Problem
Copy the lines below verbatim, but only from the line containing "You may update" through the end of the data.

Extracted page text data

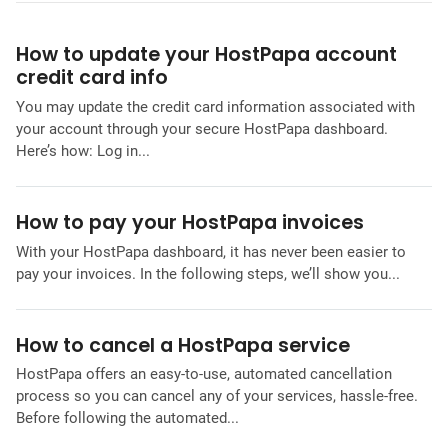
How to update your HostPapa account
credit card info
You may update the credit card information associated with
your account through your secure HostPapa dashboard.
Here’s how: Log in...
How to pay your HostPapa invoices
With your HostPapa dashboard, it has never been easier to
pay your invoices. In the following steps, we’ll show you...
How to cancel a HostPapa service
HostPapa offers an easy-to-use, automated cancellation
process so you can cancel any of your services, hassle-free.
Before following the automated...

Result of this exercise
You may update the credit card information associated with
your account through your secure HostPapa dashboard.
Here’s how: Log in...
How to pay your HostPapa invoices
With your HostPapa dashboard, it has never been easier to
pay your invoices. In the following steps, we’ll show you...
How to cancel a HostPapa service
HostPapa offers an easy-to-use, automated cancellation
process so you can cancel any of your services, hassle-free.
Before following the automated...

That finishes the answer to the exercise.